Refresher on HIPAA Compliance

By Matt Fisher, Esq
Twitter: @matt_r_fisher
Host of Healthcare de Jure#HCdeJure

The start of a new year represents new opportunities to refocus on HIPAA compliance efforts. Ransomware and phishing attacks seem to be drawing the majority of recent headlines, but a couple of human-based incidents have also come out recently. The insider or individual based issues offer a good reminder that security can only be as strong as the weakest link and some unexpected activity will always occur.

The first recent example came from a hospital in Chicago. The hospital revealed that an employee snooped through patient records over a year long period and the access did not relate to any official or necessary business purpose. As should be well known, randomly running through patient records is not permitted under HIPAA. Any access and use must be justified and necessary for a valid job function. A valid job function is not curiosity or any other self-driven idea.

Unfortunately, snooping is an all too common occurrence as curiosity can lead even individuals with the best of intentions down a bad path. If snooping is a constant risk, what can (and really should) be done? The HIPAA Security Rule offers a good solution: auditing and monitoring. The concepts of auditing and monitoring data ccess are not new subjects. HIPAA expects organizations to review and assess use of data held for the purpose of finding inappropriate access or disclosure. While auditing and monitoring can be challenging, the challenges are becoming less severe over time. More automated solutions to conduct the first couple of layers of analysis are coming online all of the time, which decreases the amount of manual labor needed while increasing the number of records that can be reviewed. While those processes do exist, they must be turned on and/or acquired. Merely trusting that snooping will not occur or can be found through small sample sized random audits is insufficient.

Despite the limitations of small sample size audits, there is still a place for manually driven reviews. The prime example for manual review is with the so-called “VIP” patient, which does not need to be limited solely to a celebrity. A VIP patient could be any individual that is expected to draw a disproportionate amount of attention. While celebrities are good examples, other more local ones are executives from the organization, an accident or crime victim, or anyone with a fair amount of community recognition. If an individual like that presents for treatment, the privacy and security teams may want to consider special audits of just that individual’s record since misplaced curiosity may be more likely to arise.

The second individual driven HIPAA violation from early in 2020 is a bit of a unique one. In the second example, an individual falsely alleged privacy violations and then claimed to be the subject of harassment for blowing the whistle. The basis of the false complaints, namely violations of privacy, are believable enough to drive concern. For better or worse, there are likely concerns if not outright violations of privacy requirements that occur on a daily basis. Since those concerns are always present, any complaint should be taken seriously and investigated. Based on available information, the complaints in this instance where investigated, which enabled detection of the concerns, though maybe not by the healthcare organization. In maybe taking his scheme a bit too far, the individual sent his complaints not just to the healthcare organization, but the Department of Justice and the FBI. In alerting agencies with more investigative capabilities, the individual’s inconsistencies were detected by the FBI.

While the example is a bit extreme, it does offer the lesson that all privacy complaints should be fully investigated.

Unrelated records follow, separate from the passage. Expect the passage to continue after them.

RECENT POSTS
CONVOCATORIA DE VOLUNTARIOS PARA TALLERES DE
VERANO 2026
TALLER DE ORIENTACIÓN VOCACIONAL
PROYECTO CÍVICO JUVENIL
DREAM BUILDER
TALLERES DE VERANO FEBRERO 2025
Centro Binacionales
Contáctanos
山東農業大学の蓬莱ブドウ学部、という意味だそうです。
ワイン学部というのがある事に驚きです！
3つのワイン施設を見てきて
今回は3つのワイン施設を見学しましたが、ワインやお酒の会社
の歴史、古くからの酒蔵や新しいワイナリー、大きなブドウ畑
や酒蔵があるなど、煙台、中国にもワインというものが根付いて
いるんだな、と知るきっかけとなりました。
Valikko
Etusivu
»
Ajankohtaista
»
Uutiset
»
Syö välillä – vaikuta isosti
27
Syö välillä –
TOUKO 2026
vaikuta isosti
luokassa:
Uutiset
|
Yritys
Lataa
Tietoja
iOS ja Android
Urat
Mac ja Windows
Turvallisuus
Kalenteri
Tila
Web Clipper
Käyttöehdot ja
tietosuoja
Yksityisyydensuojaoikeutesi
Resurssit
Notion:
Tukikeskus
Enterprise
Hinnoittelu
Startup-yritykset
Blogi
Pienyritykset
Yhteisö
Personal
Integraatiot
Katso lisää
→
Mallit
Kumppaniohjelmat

Not only does HIPAA require the investigation, the investigation is part of the means by which an organization demonstrates the full scope of its HIPAA compliance. When reviewing a complaint, it is more than justifiable for an organization to determine that the complaint does not identify a real issue. Sometimes an individual may not fully understand why a particular action can or did occur. However, it is important to consider the complaint and then make an honest self-assessment because it is an opportunity to vet operations. Such vetting and updating should not be a one and done or rare occurrence. Instead, making compliance a living and breathing part of daily operations will drive better protections of patient information.

The other aspect of an investigation is what to do with the results. A frequent question that will come up is how to communicate findings to the individual that submitted the complaint. If no issue or violation is found, then the answer is usually a lot easier. In that instance, the individual can be informed that after a thorough review, no issue was found. Depending upon the nature of the complaint, a short explanation could be included as to why the complaint did not identify a real issue. The thornier instance is when a violation was found. Revealing too many details could create unintentional liability in other areas, for instance by getting into employment related issues. However, the individual submitting the complaint also will not want to feel like they are being brushed off. Given those competing interests, careful case by case attention should be given to each response. While it may not be satisfying to hear that a template response cannot be prepared, understanding the need for individualized attention upfront is also helpful.

A new year always starts off with a lot of promise. Despite issues already being reported, the promise lies in other organizations being able to learn from and build upon these early lessons. While everyone in an organization is fresh and motivated, take the time to continuing building a culture of compliance.